*The input*.
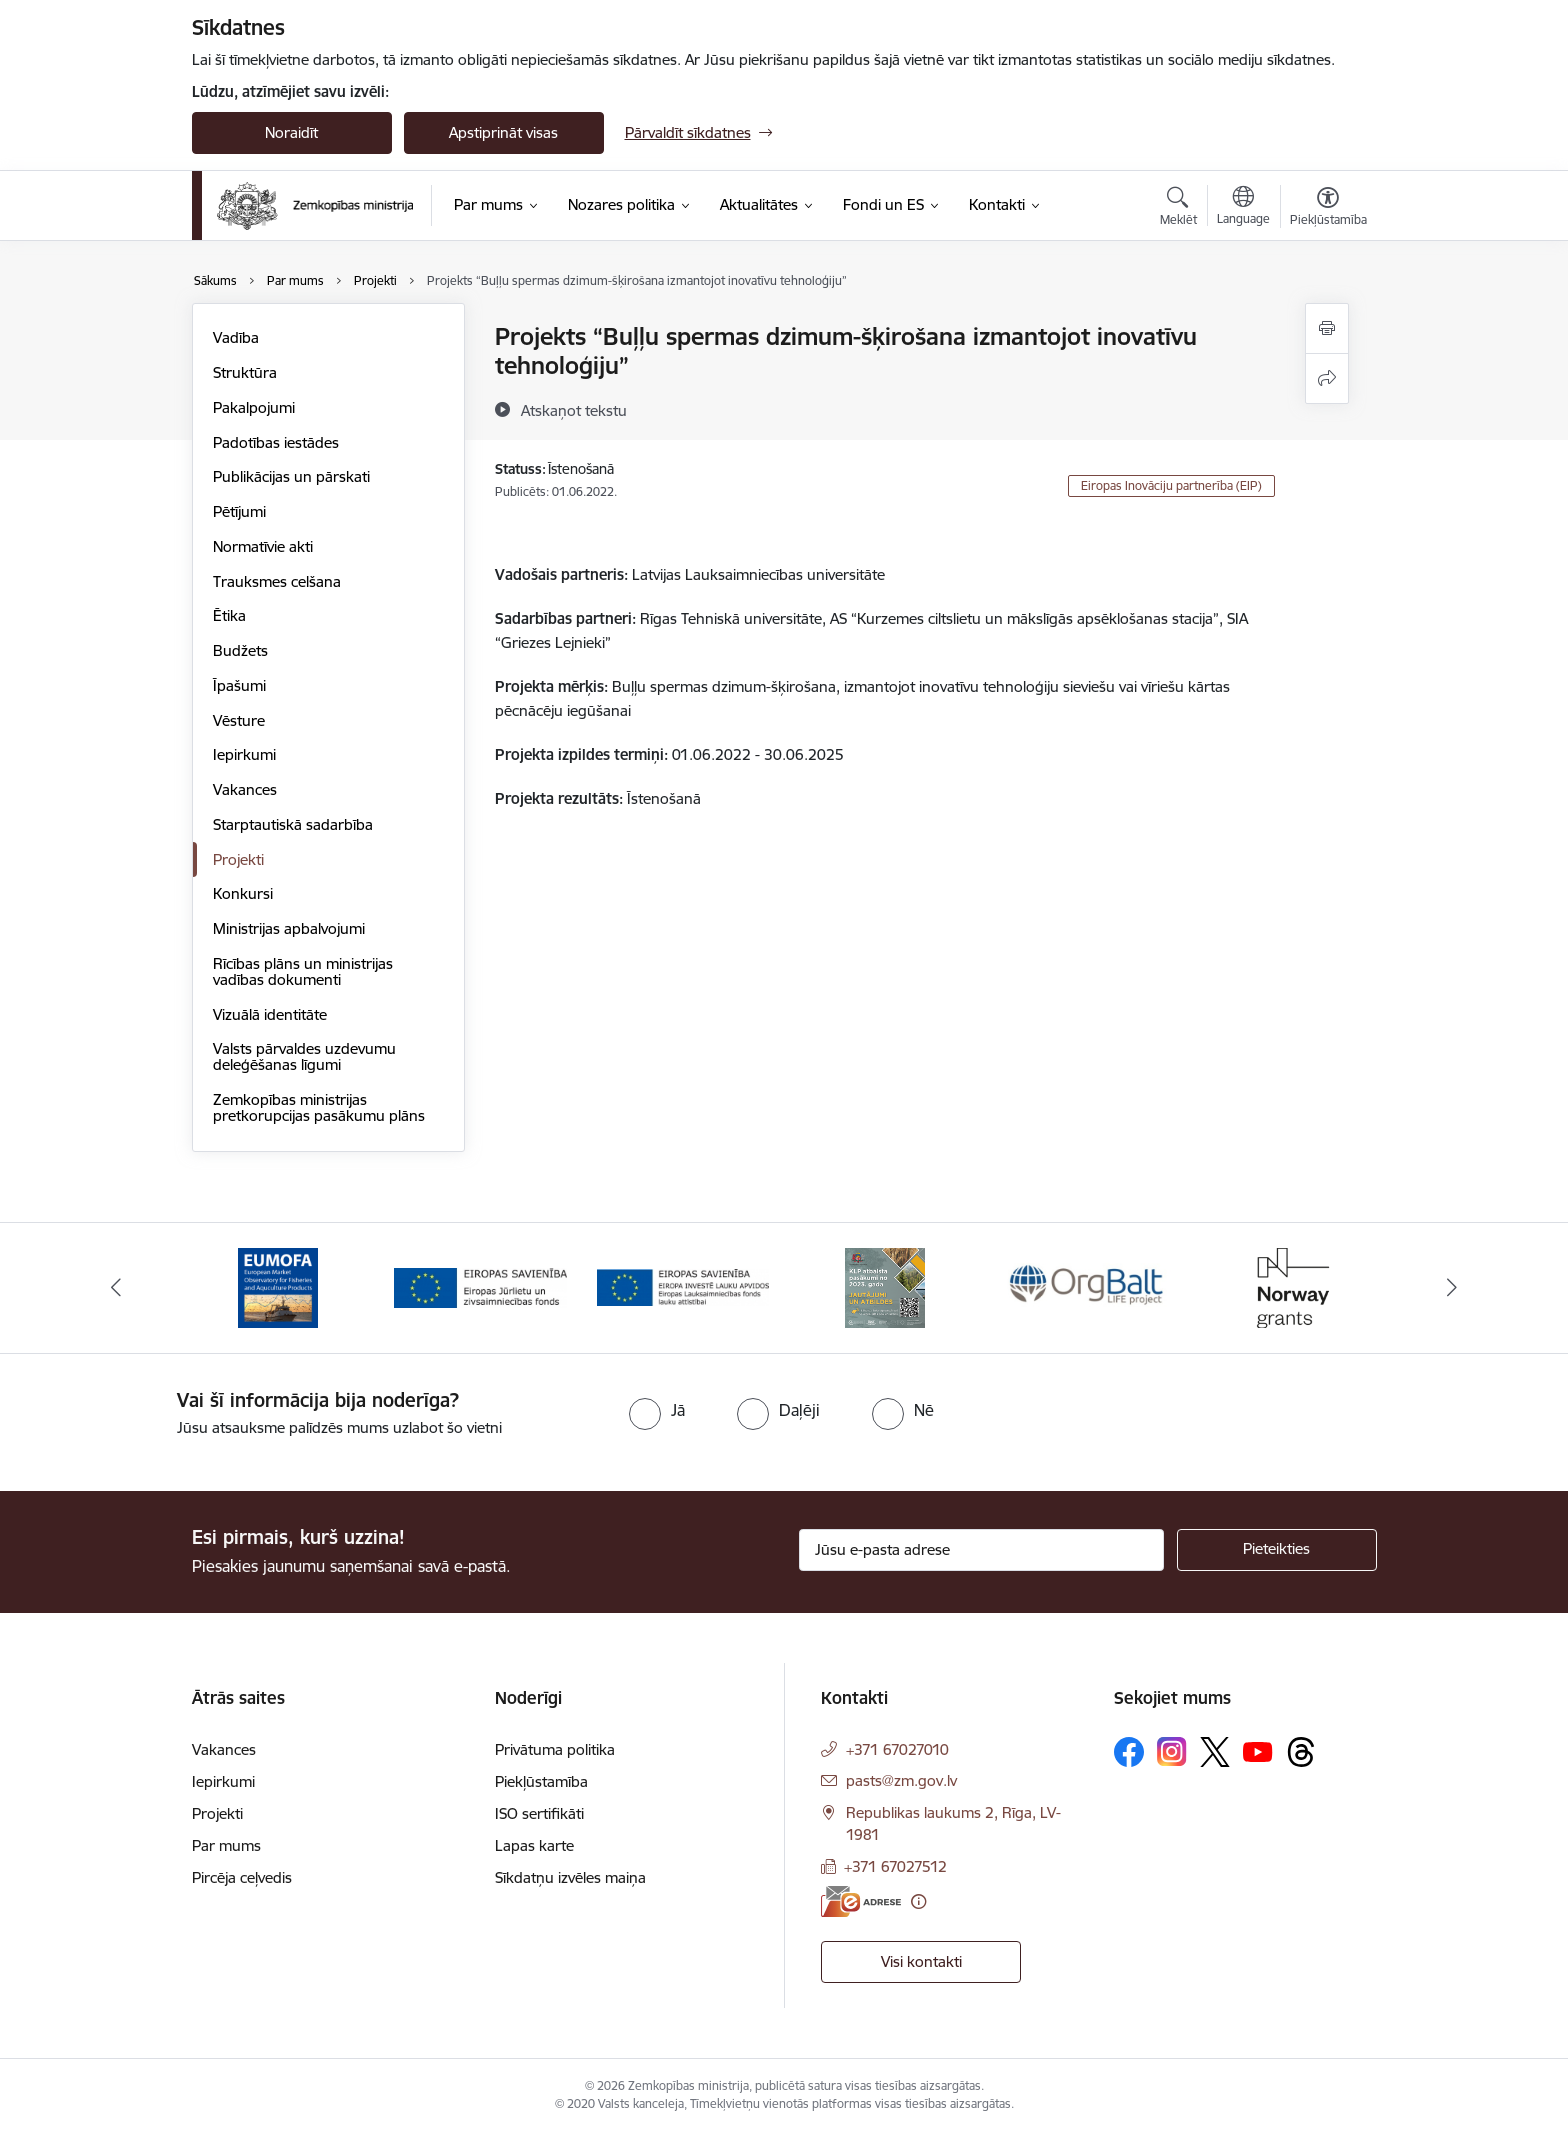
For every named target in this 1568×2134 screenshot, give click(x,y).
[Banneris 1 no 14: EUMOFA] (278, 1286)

...

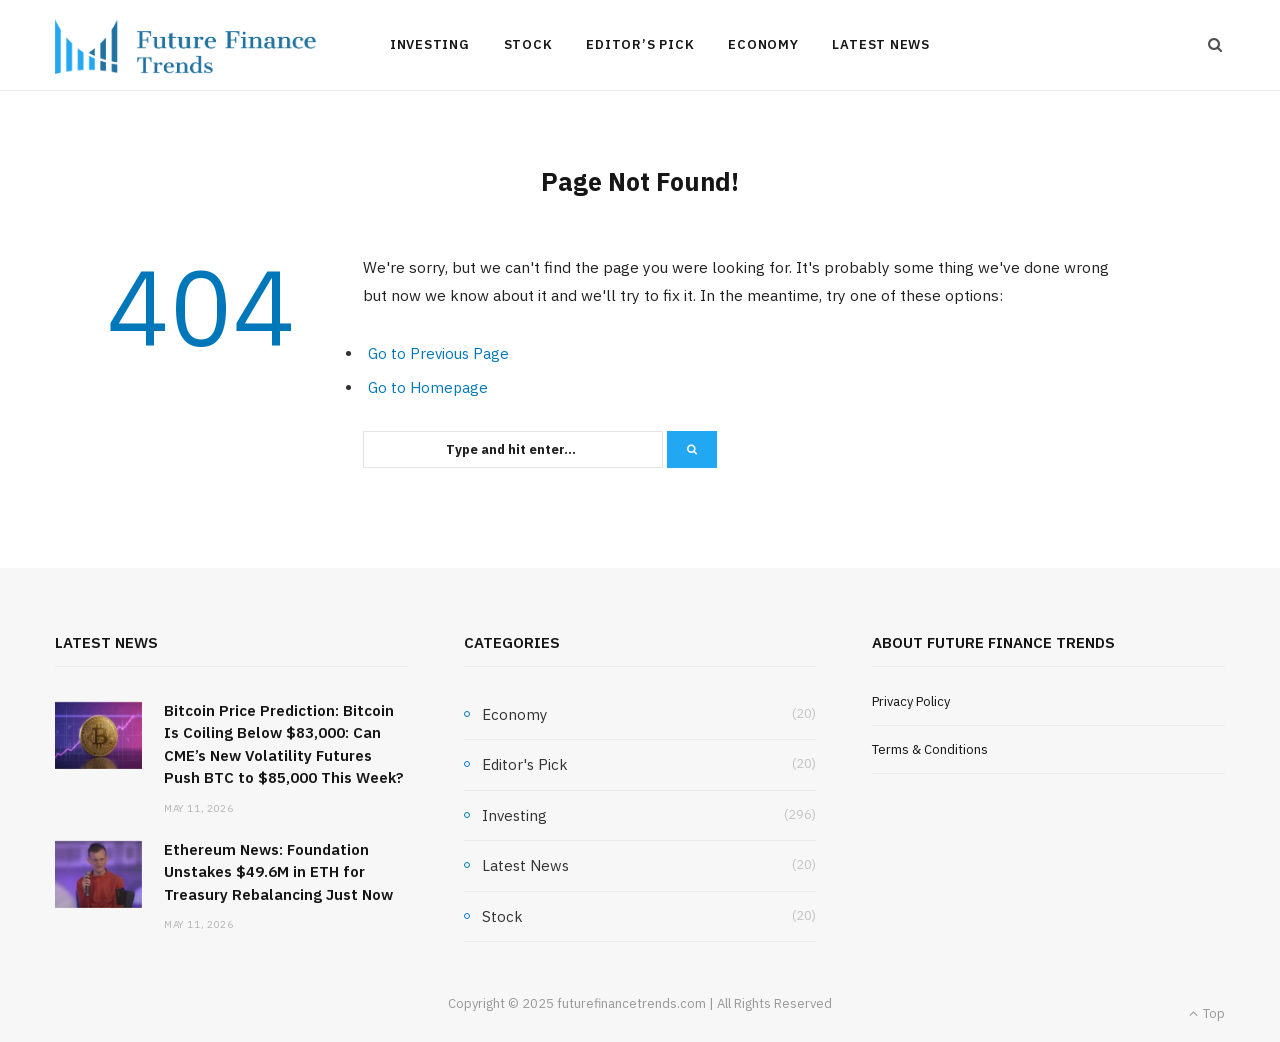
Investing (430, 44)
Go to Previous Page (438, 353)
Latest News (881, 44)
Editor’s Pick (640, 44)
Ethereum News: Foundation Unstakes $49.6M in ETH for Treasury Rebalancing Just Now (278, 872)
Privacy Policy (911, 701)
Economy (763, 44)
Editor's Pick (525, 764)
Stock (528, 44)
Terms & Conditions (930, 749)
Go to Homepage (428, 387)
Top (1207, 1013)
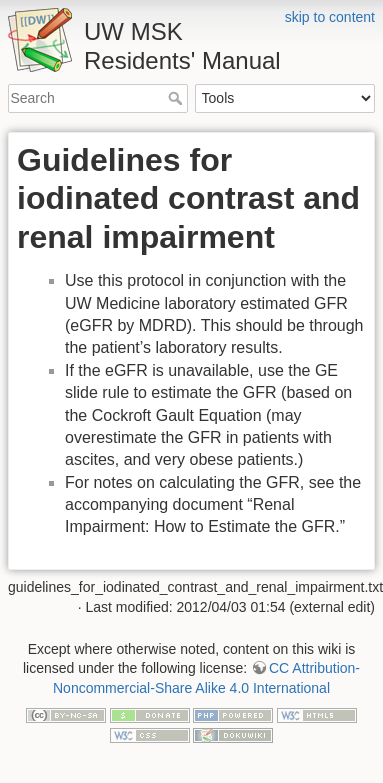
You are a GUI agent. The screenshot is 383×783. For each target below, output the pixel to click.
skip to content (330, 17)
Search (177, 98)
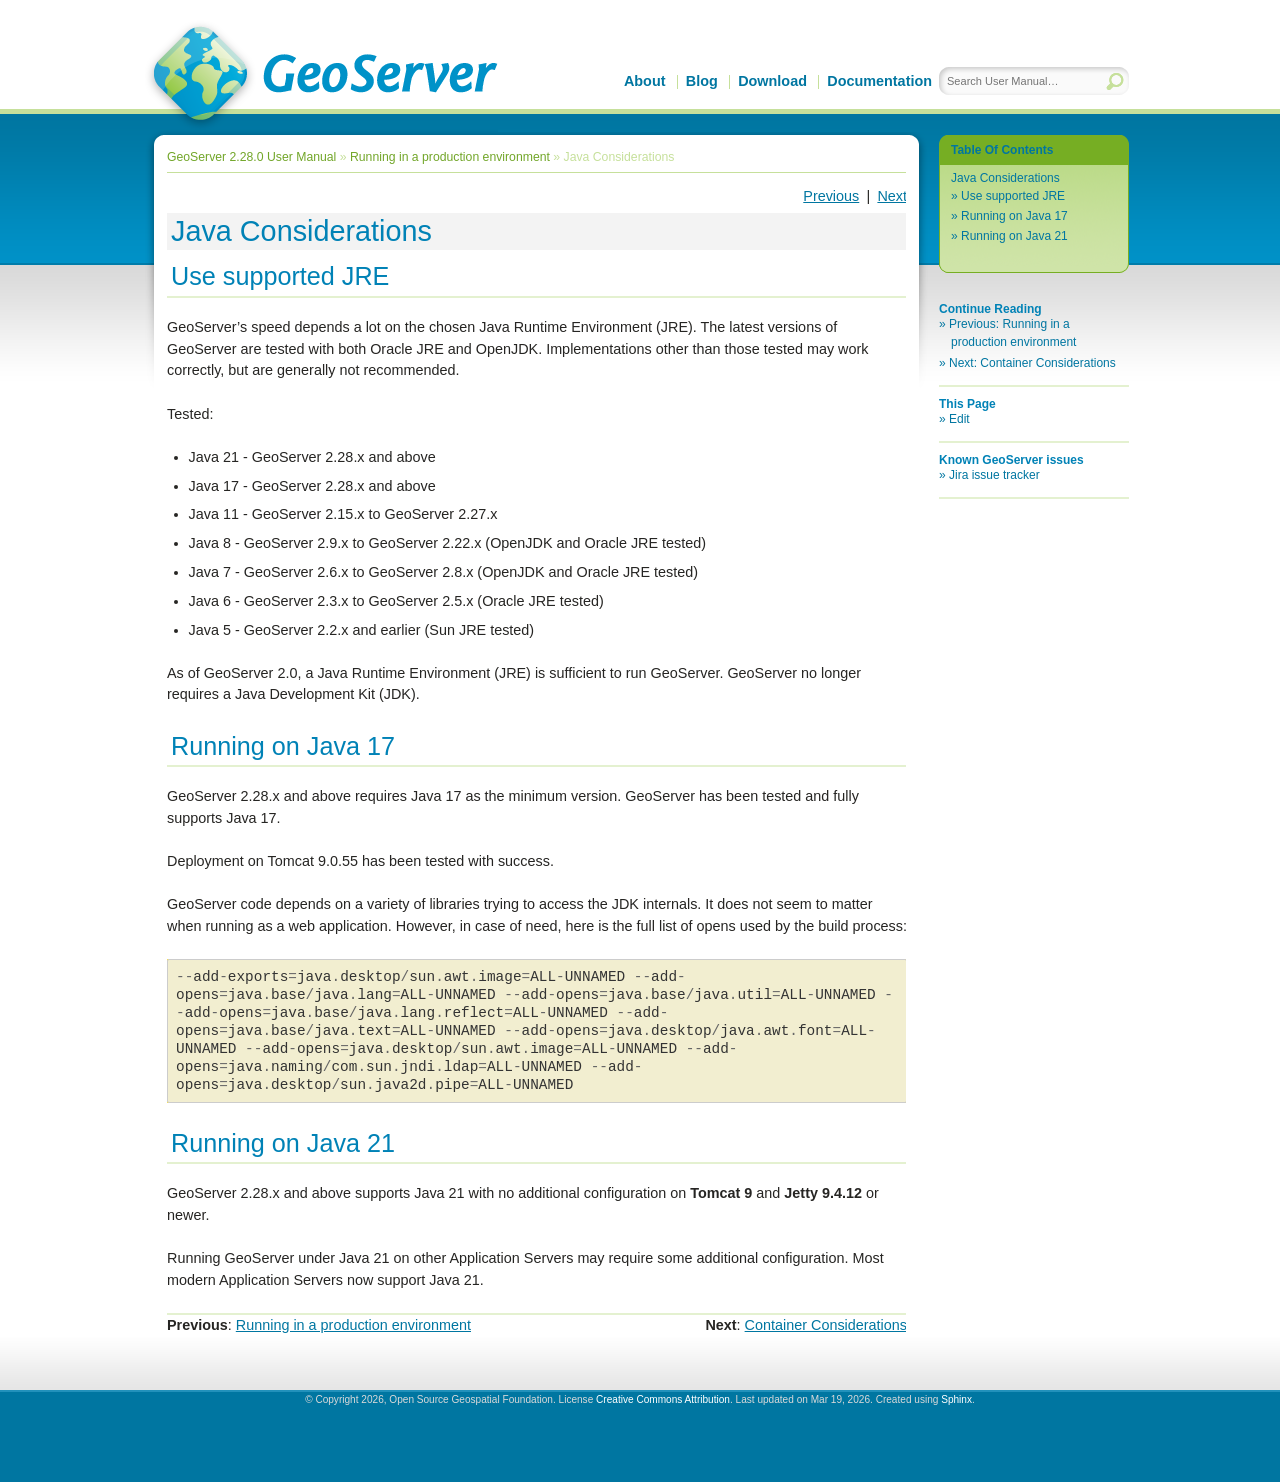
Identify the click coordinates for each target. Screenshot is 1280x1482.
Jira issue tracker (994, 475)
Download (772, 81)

*Task item*.
Everything from the line above that contains "Go to Homepage (428, 387)" down to the line that contains "Download (772, 81)" must be reproduced exactly, both ends included. Omit the pictures.

*Exercise answer*.
Go to Homepage (428, 387)
Top (1207, 1013)
You are a GUI agent. The screenshot is 383×783. For each target below, output the pixel to click.
skip to content (330, 17)
Search (177, 98)
Identify the click coordinates for each target. Screenshot is 1280x1482.
Jira issue tracker (994, 475)
Download (772, 81)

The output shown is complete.